Sabtu, 10 Desember 2016

Pendidikan Masa Depan


            Toffler menyebutkan masyarakat masa depan adalah masyarakat super industrial. Untuk menciptakan hal ini perlu ditentukan alternatif yang bermuatan asumsi tentang jenis pekerjaan, profesi yang diperlukan antara 20-50 tahun yang akan datang. Dari sini akan  dirumuskan keterampilan, kognitif, dan afektif yang dibutuhkan untuk menghadapi akselerasi perubahan. (Toffler, 1970, dalam Koesdiyatinah, 1987)

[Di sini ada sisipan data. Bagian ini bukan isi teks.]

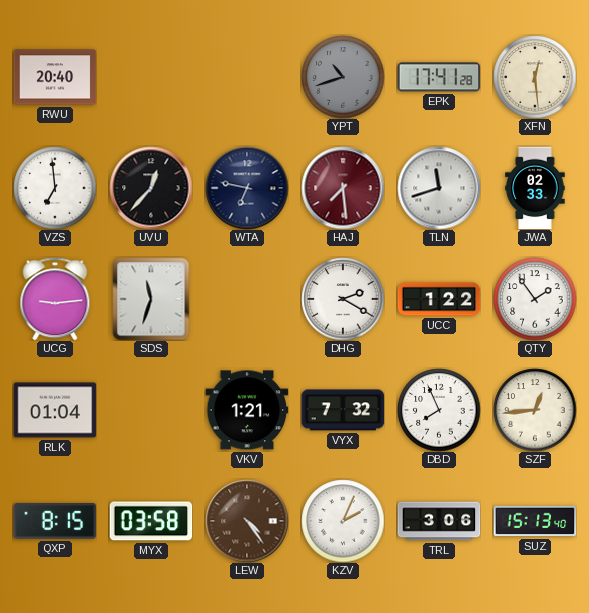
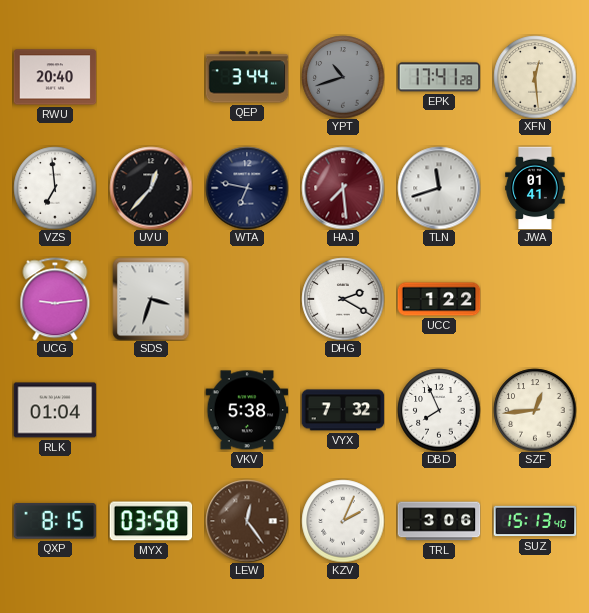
QEP: none -> 3:44
JWA: 02:33 -> 01:41
SDS: 11:33 -> 3:33
QTY: 1:54 -> none
VKV: 1:21 -> 5:38
LEW: 4:24 -> 12:24
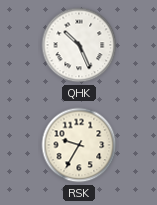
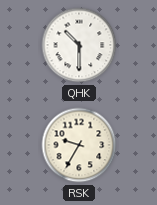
QHK: 10:26 -> 10:30
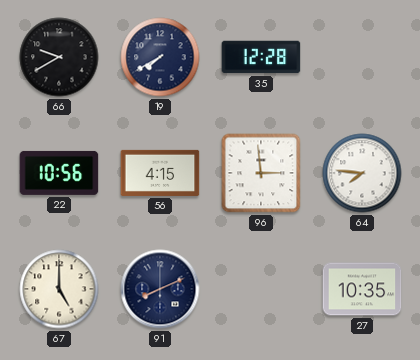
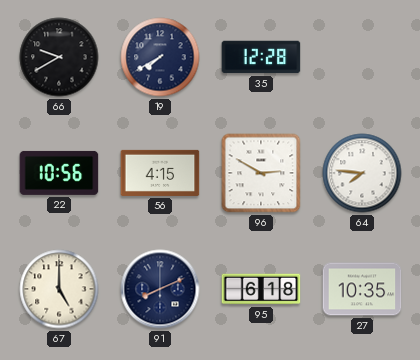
96: 2:59 -> 2:50
95: none -> 6:18
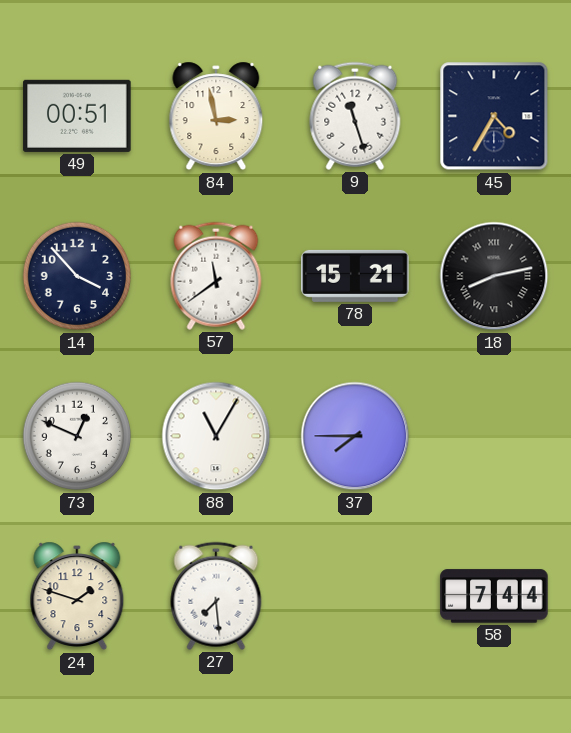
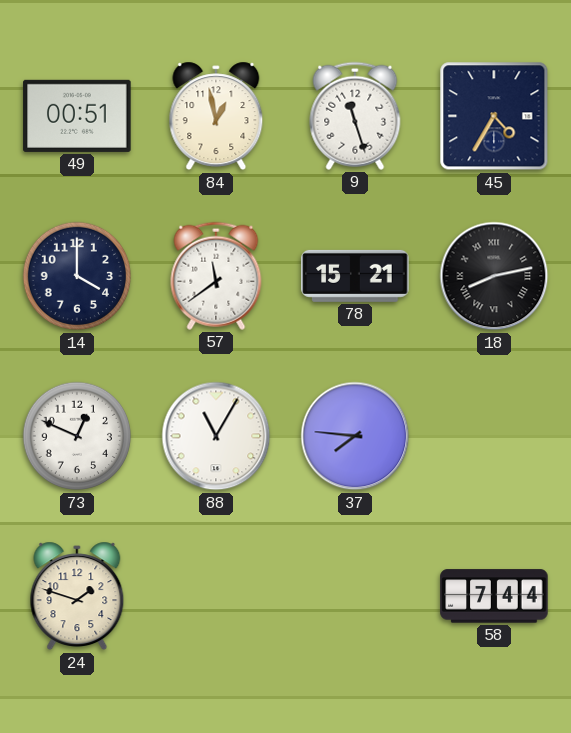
84: 2:58 -> 12:58
14: 3:53 -> 4:00
37: 7:45 -> 7:46
27: 7:29 -> none
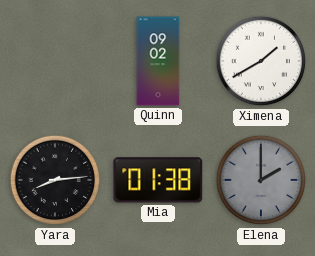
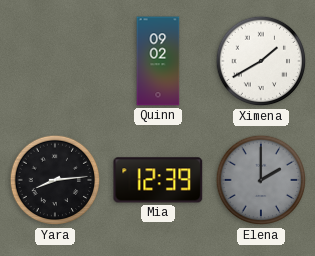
Mia: 01:38 -> 12:39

            Untuk mengantisipasi masa depan, Tilaar menyebutkan ada sepuluh kecenderungan pengembangan Sistem Pendidikan Nasional, yaitu :
 (1) pemerataan pendidikan, (2) Kurikulum yang relevan dengan pembangunan nasional, (3) proses belajar mandiri, (4) tenaga pendidikan yang profesional, (5) pendidikan pelatihan yang tetpadu, (6) pendidikan tinggi sebagai partner in progress.(7) pendidikan berkelanjutan, (8) pembiayaan yang memadai, (9) partisipasi masyarakat, (10) manajemen pendidikan yang efektif (Tilaar,1993)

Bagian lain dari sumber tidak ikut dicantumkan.